Some people have amazing leadership skills such as communicating a clear vision or aligning people to a cause. I did not receive those awesome gifts, but I did inherit a super power that often comes in handy – managing Bureaucracy.

For example, I like to have meetings that are effective. This probably does not seem like a super power to you – but nor should meetings be a terrible curse.

When people encounter Scrum, they are often shocked that there are so many meetings (OK we hide the fact by calling them ceremonies, events, rituals, celebrations or something, but they are still times when people meet). In Kanban people are shocked that I sneak in a retro and in other agile approaches I also sneak in some meetings. I even sneak in some governance and sometimes budgets and things. You could call me a bureaucracy coach.

10% of my time in meetings? Say what?

A typical developer who didn’t see that coming

Not cool dude

Does this seem dodgy? You ask for a coach who is anti waste and he brings in more meetings.

Hopefully though there is a difference – the meeting is not a goal in its own right. The meeting should improve the interaction of the team, the team should not go to meetings because they are a bunch of tools following a process (yes I have said that before,).

So if I invite/drag people into a meeting, it should be a valuable meeting. It should also take the minimum time needed to create that value.

Keeping people on track is good

A valuable meeting is one where there is a clear purpose, people stay on task to achieve that purpose and people leave feeling that they got to participate.

In some meetings it is fair enough that people chat and catch up – if that is what they want and it is helping with the interaction.

In other meetings we want people to stay on track and not convert the meeting into a chat fest about how somebody should break down some stories in our backlog. So how do we stay on track?

Here are some ideas:

Start by reminding people of the purpose of the meeting and the commitment it will take.

  • For (someone) this meeting will provide (something) so they (get some value) is a possible way to intro a meeting. If this sounds too “user story-ish” then at least let people know whether this meeting is
    • To make a decision together
    • To discuss something so one person can make a decision
    • To inform people of things and have a general conversation
    • To commit to or track actions
  • If there are people coming for the first time, you could ask them what they want to get out of the meeting. You can also ask if the right people are in the room – some might be happy to let others cover the topics or someone might be needed if you are going to reach an agreement
  • State how long the meeting should go for and ask if people plan to attend for the whole meeting and agree with the goal

Consider having an agenda

  • If you do an agenda, leave time in it to wrap things up at the end. Otherwise everyone will be rushing off when you try to come to an agreement
  • Consider adding time at the start to read any pre-reading or to secretly admit that people will come late
  • Think about the order you put things in. Put things you don’t really want to talk about at the end and look for a generally good flow

Consider having a “5 minute rule” or a “7 minute rule.”

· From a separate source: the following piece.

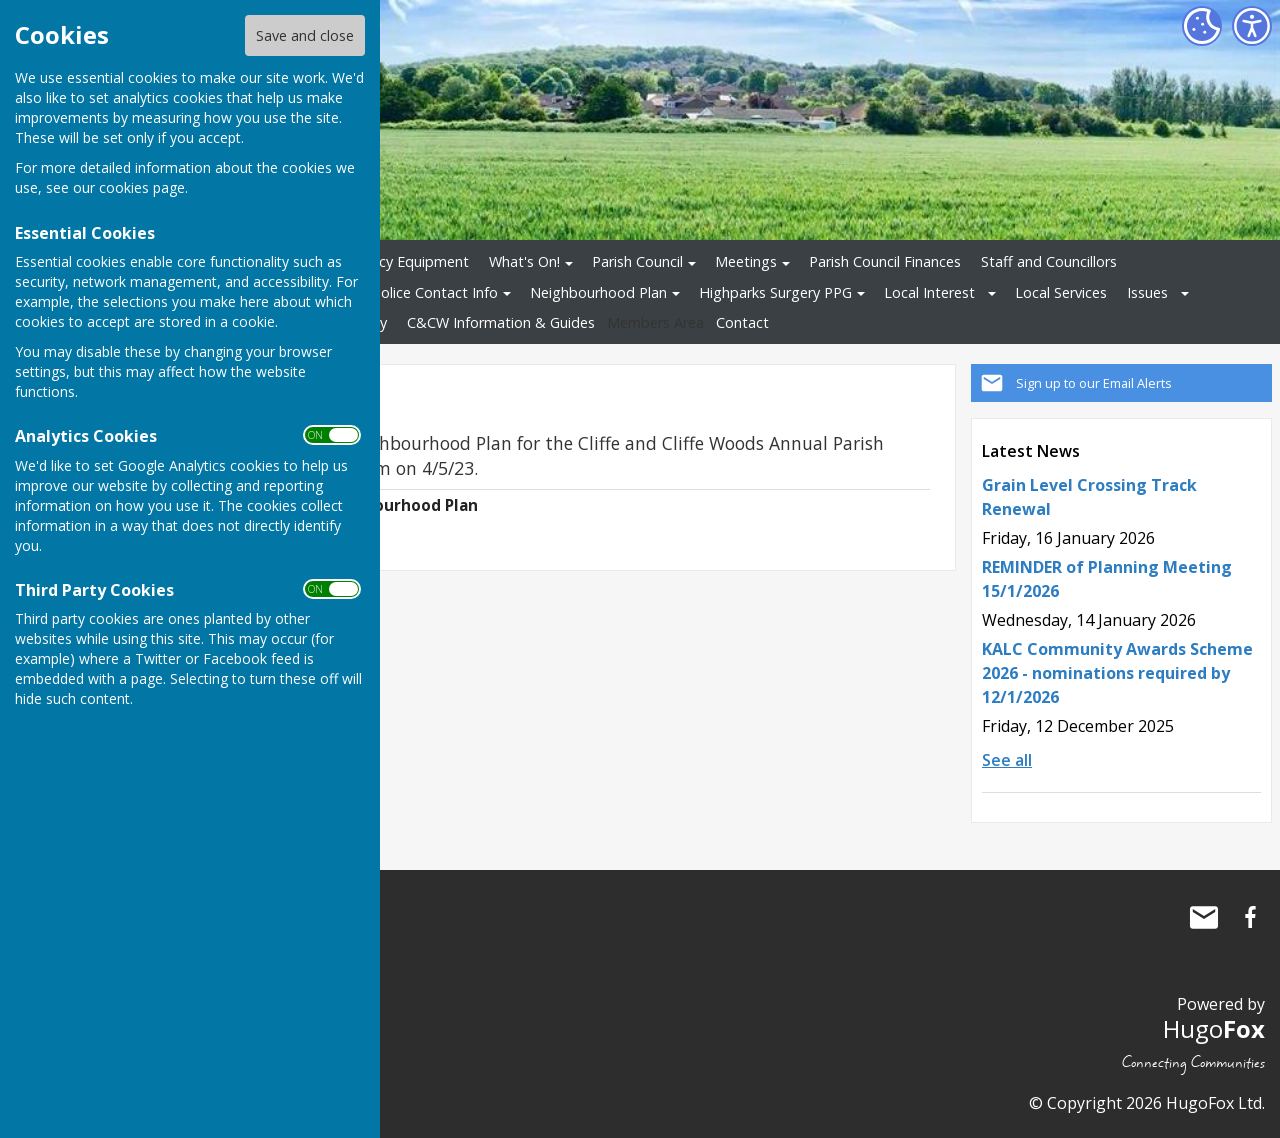 The height and width of the screenshot is (1138, 1280). I want to click on KALC Community Awards Scheme 2026 - nominations required by 12/1/2026, so click(1117, 673).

This means that if people deviate from the agenda or topic, anyone in the room can start a clock running. After 5 minutes, they announce that time is up and the group agree to get back on task, or they agree that this deviation from the agenda is more important that the other topics.

Observe who talks and gently make time for others if needed

Some people will talk a lot and others will prefer to listen. This can be OK but it can also mean that the group are not really getting value from all the brain power in the room.

  • Give the task of taking minutes to the loudest person in the room so they are constantly distracted and shut down. You can even give them 3 tickets that they have to spend to talk, though this might seem extreme.
  • Stop for quick check-ins like a thumbs up or 5-finger vote to make sure things are on track
  • If you have time and presence, notice how much of the conversation is inquiry (asking questions), how much is advocacy (stating opinions) and how much is echoing (just repeating what others have said). Be brave and comment on this or ask people if they have questions/opinions

Warn people when the meeting is half over or near the end

  • I sometimes call a time out in meetings halfway through. I ask for a quick vote among the group to see if they are getting value and believe we are having the right discussions. Remember my superpower is bureaucracy so you might not do this, but I promise it works
  • State clearly something like “OK 15 minutes to go .. let’s focus on blah blay”
  • It can also be good to summarise the meeting at the end, referring back to the goal or to key agreements.
  • Sometimes it is worth rating the meeting half way through or at the end and then committing to improve where needed.

Don’t pretend to take minutes

  • Some people take minutes and action items, which seems like a good idea
  • Minutes are a good idea if you will want to refer back to them. Action items are a good idea if people will hold each other accountable for them.
  • Minutes and action items that will be lost in the void will undermine the sense of purpose in a meeting. If you will not use them after the meeting then just be honest and say you will rely on people to remember/do what they said.